[Extracted page text data]
== == ==

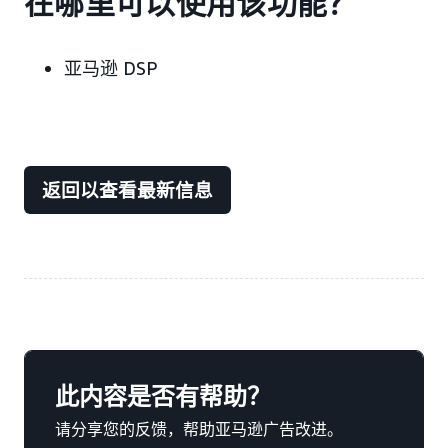
在哪里可以使用该功能？
亚马逊 DSP
返回以查看最新信息
此内容是否有帮助？
请分享您的反馈，帮助亚马逊广告改进。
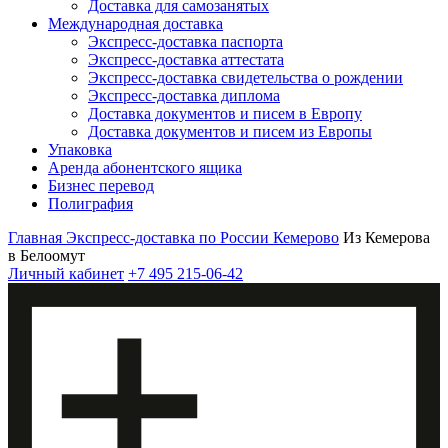
Доставка для самозанятых
Международная доставка
Экспресс-доставка паспорта
Экспресс-доставка аттестата
Экспресс-доставка свидетельства о рождении
Экспресс-доставка диплома
Доставка документов и писем в Европу
Доставка документов и писем из Европы
Упаковка
Аренда абонентского ящика
Бизнес перевод
Полиграфия
Главная
Экспресс-доставка по России
Кемерово
Из Кемерова
в Белоомут
Личный кабинет
+7 495 215-06-42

== == ==

▶ _Your goal_:
Repeat the records above exactly, without pictures.

▶ _Answer space_:
在哪里可以使用该功能？
亚马逊 DSP
返回以查看最新信息
此内容是否有帮助？
请分享您的反馈，帮助亚马逊广告改进。
Доставка для самозанятых
Международная доставка
Экспресс-доставка паспорта
Экспресс-доставка аттестата
Экспресс-доставка свидетельства о рождении
Экспресс-доставка диплома
Доставка документов и писем в Европу
Доставка документов и писем из Европы
Упаковка
Аренда абонентского ящика
Бизнес перевод
Полиграфия
Главная
Экспресс-доставка по России
Кемерово
Из Кемерова
в Белоомут
Личный кабинет
+7 495 215-06-42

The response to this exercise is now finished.